Amende, nullité (annulation) des clauses contractuelles, convocation (assignation) devant un tribunal, etc… Le ministère de l’Économie peut, par exemple, assigner devant le tribunal de commerce une entreprise à l’origine d’une rupture brutale de ses relations commerciales avec son client.

🧑🏼‍⚖️ Sanctions Pénales (Procès-verbal) :

Procès devant un juge, amende ou peine de prison : les agents de la DGCCRF peuvent décider de poursuivre les auteurs de ou de(s) infraction(s) commise(s). Le juge peut donc prononcer, en fonction de la gravité des faits, une peine d’amende ou d’emprisonnement.

Par exemple, si un professionnel a trompé les consommateurs sur la quantité et la qualité de son produit vendu, un procès-verbal sera transmis au parquet (tribunal). Le professionnel pourra être poursuivi pour tromperie (peines maximales : 2 ans d’emprisonnement, 300 000€ d’amende et jusqu’à 1 500 000€ s’il s’agit d’une personne morale)

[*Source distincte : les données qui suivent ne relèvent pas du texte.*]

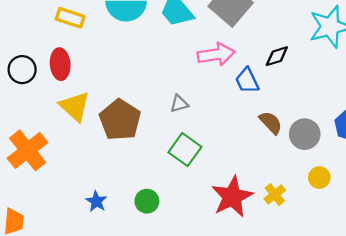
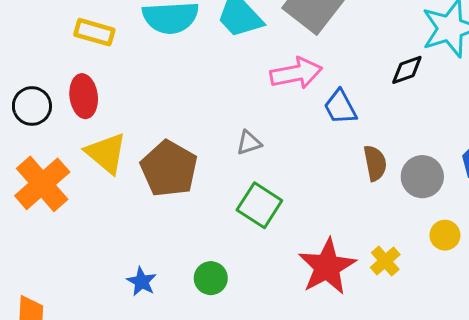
black diamond: (277, 56) -> (407, 70), moved
brown semicircle: (271, 123) -> (375, 163), turned 35
orange cross: (28, 150) -> (42, 184), moved

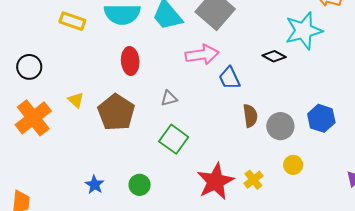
black diamond: (407, 70) -> (274, 56), turned 45
red ellipse: (84, 96) -> (130, 61), moved
yellow triangle: (106, 153) -> (76, 100), size x0.6

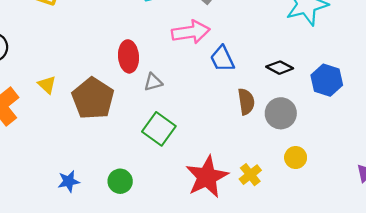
black diamond: (274, 56) -> (280, 68), moved
red ellipse: (130, 61) -> (129, 56), moved
blue hexagon: (321, 118) -> (327, 80), moved
blue star: (95, 185) -> (69, 181), turned 30

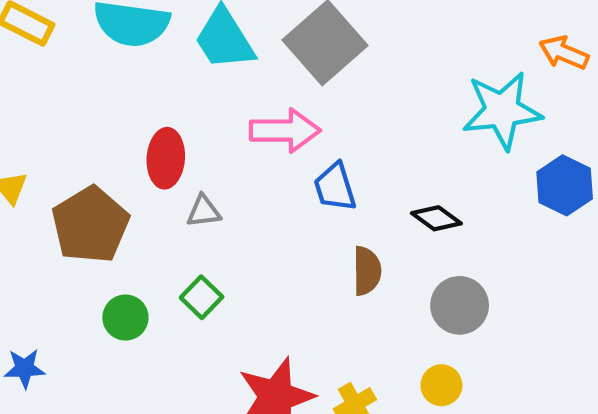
blue hexagon: (327, 80) -> (565, 185), moved
gray circle: (281, 113) -> (460, 305), moved
green square: (159, 129) -> (202, 297), size x0.7
green circle: (120, 181) -> (125, 318), moved

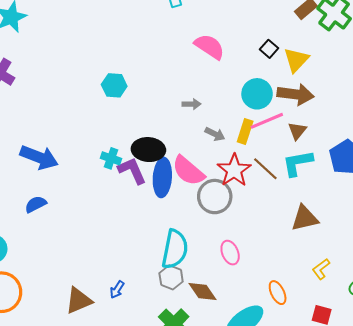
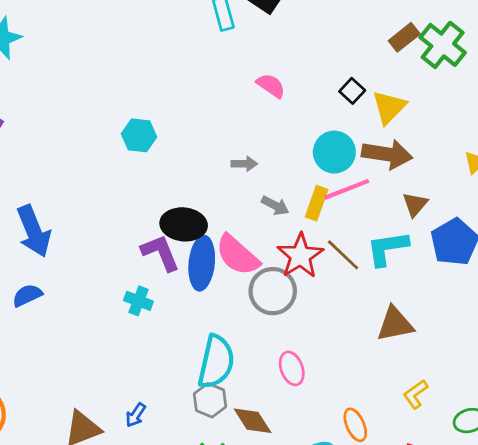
pink semicircle: (209, 47) -> (271, 86), size x0.7
brown triangle: (297, 131) -> (415, 204), moved
blue arrow: (39, 157) -> (34, 231), turned 45
cyan cross: (111, 158) -> (138, 301), moved

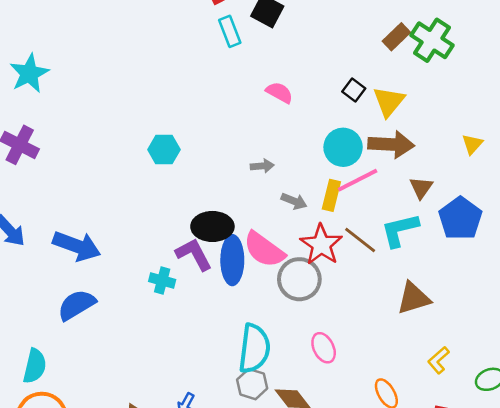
blue arrow: (34, 231) -> (77, 246), turned -42
blue semicircle: (27, 295) -> (77, 305), size x1.4
cyan cross: (138, 301) -> (162, 281), moved

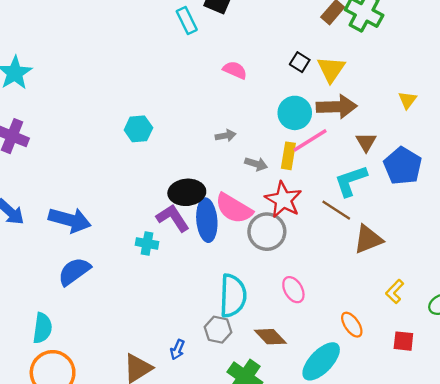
brown line: (360, 240) -> (336, 210), moved
gray hexagon: (252, 384) -> (218, 330), moved

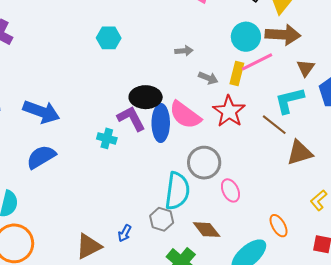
gray circle: (267, 232) -> (204, 163), moved

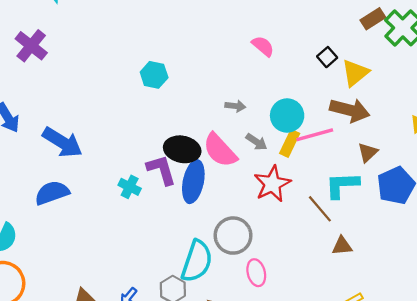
cyan circle: (246, 37) -> (287, 116), moved
pink semicircle: (185, 115) -> (220, 150), moved
brown triangle: (300, 153) -> (342, 246), size x0.7

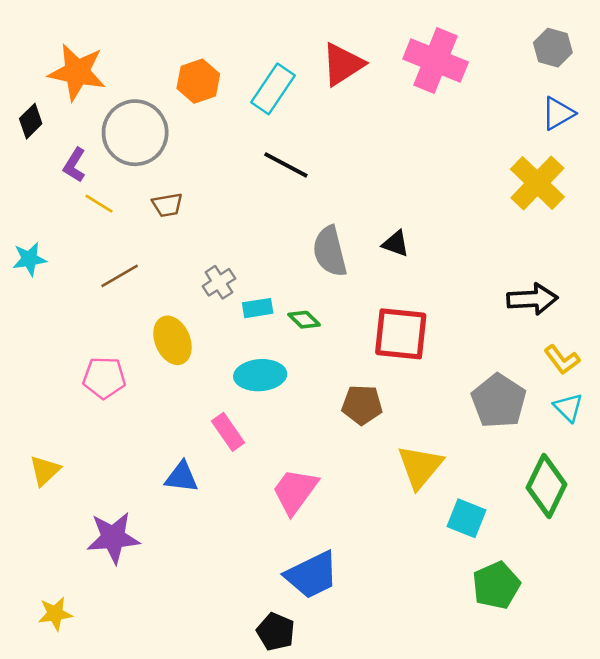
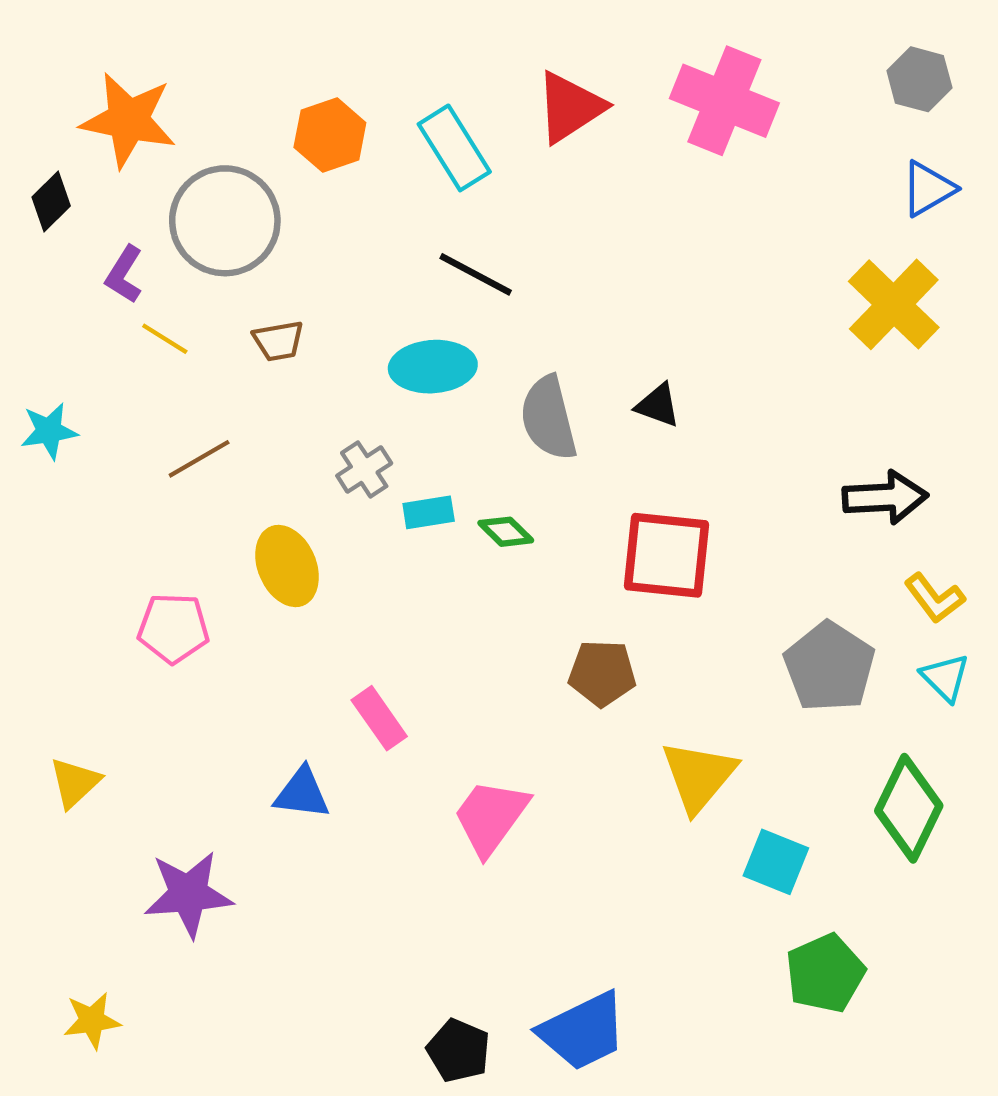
cyan rectangle: (273, 89) -> (454, 148), turned -66
cyan ellipse: (260, 375) -> (433, 367), moved
blue trapezoid: (312, 575) -> (583, 1031), moved

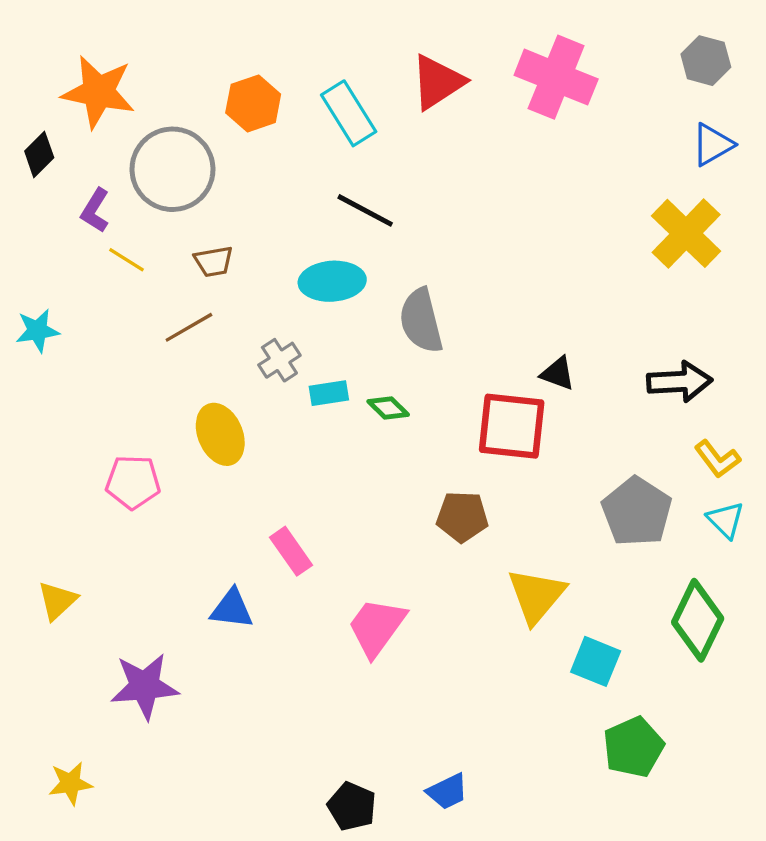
black triangle: (658, 405) -> (558, 373), moved
brown line: (199, 459) -> (189, 327), moved
blue trapezoid: (583, 1031) -> (447, 792), size x0.6

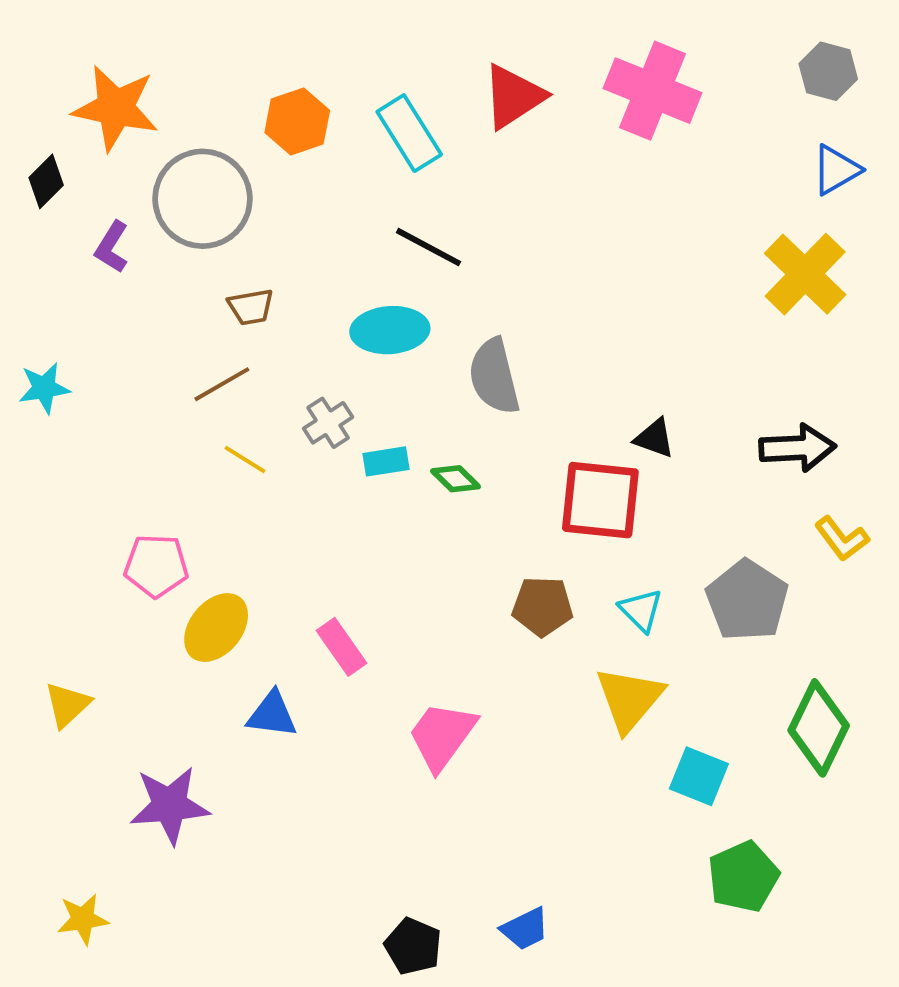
yellow line: (126, 260) -> (245, 459), moved
yellow ellipse: (220, 434) -> (216, 628), moved, turned 62
cyan triangle: (726, 520) -> (641, 610), moved

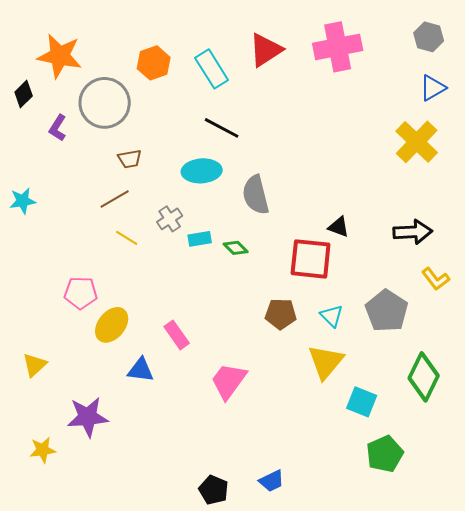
pink cross: (653, 91) -> (338, 47), turned -33
yellow star: (83, 919) -> (43, 450), moved

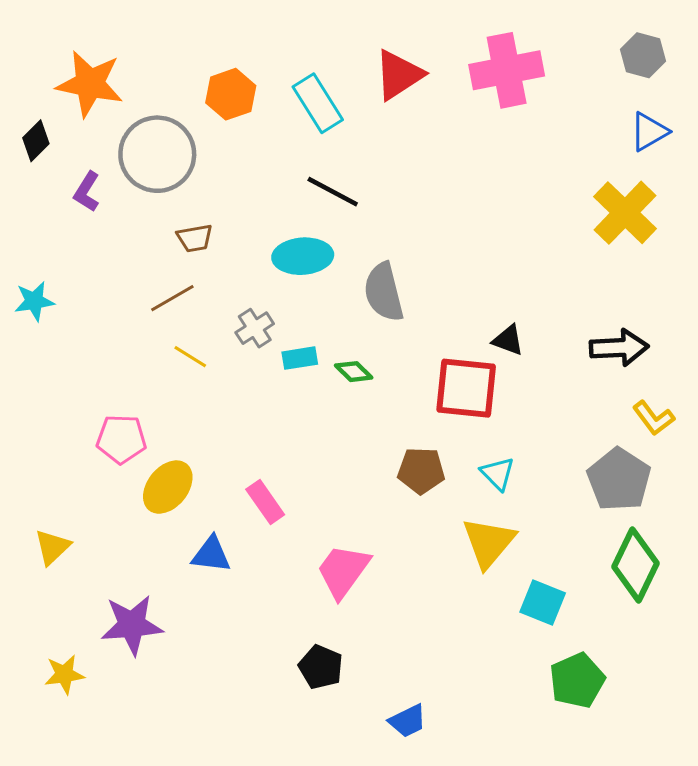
gray pentagon: (387, 311) -> (619, 480), moved
black pentagon: (214, 490) -> (321, 667), moved

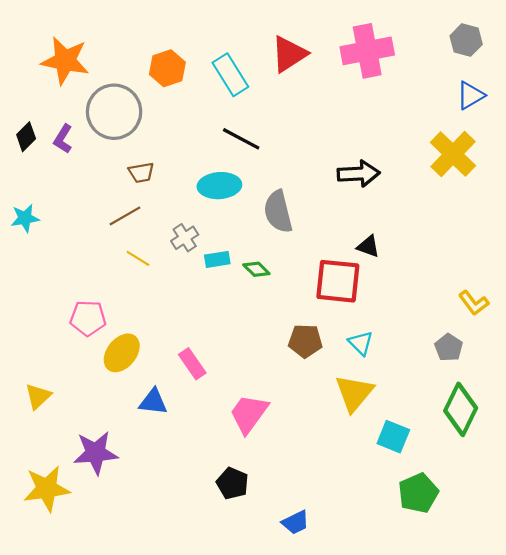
black diamond: (36, 141) -> (26, 137), moved
black arrow: (619, 348) -> (359, 174), moved
gray pentagon: (619, 480) -> (449, 347), size x0.6
yellow star: (64, 674) -> (47, 489), size x1.6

🧑🏼‍⚖️ Sanctions administratives :

Les plus courantes en ce qui concerne le e-commerce (amende classique, avec ou sans publication : détails de l’enquête, constatations et amendes sur plusieurs supports de communication de l’entreprise). 

Certains manquements constatés par les enquêteurs de la DGCCRF peuvent donner lieu à des amendes. Les professionnels seront informés des délais qu’ils ont pour présenter leurs explications avant d’être sanctionner. 

Les décisions d’amendes peuvent être publiées, aux frais de l’entreprise, par voie de presse ou par voie électronique ou d’affichage. Par exemple sur twitter ou sur le  site web officiel de la DGCCRF.

⚠️ Cas concret : Un site internet de vente en ligne peut se voir infliger une amende pour avoir coché par défaut la case relative à l’adhésion par le consommateur à une assurance multirisque, pourtant optionnelle.

logo pour résumer

On peut donc constater que pour sanctionner, la DGCCRF s’appuie sur 3 principes fondamentaux. Tout d’abord, elle informe et accompagne les particuliers et les entreprises. Dans un second temps, elle effectue des enquêtes et des contrôles auprès des professionnels. Enfin, elle donne des suites à des constatations réalisées de façon pédagogique, corrective ou restrictive.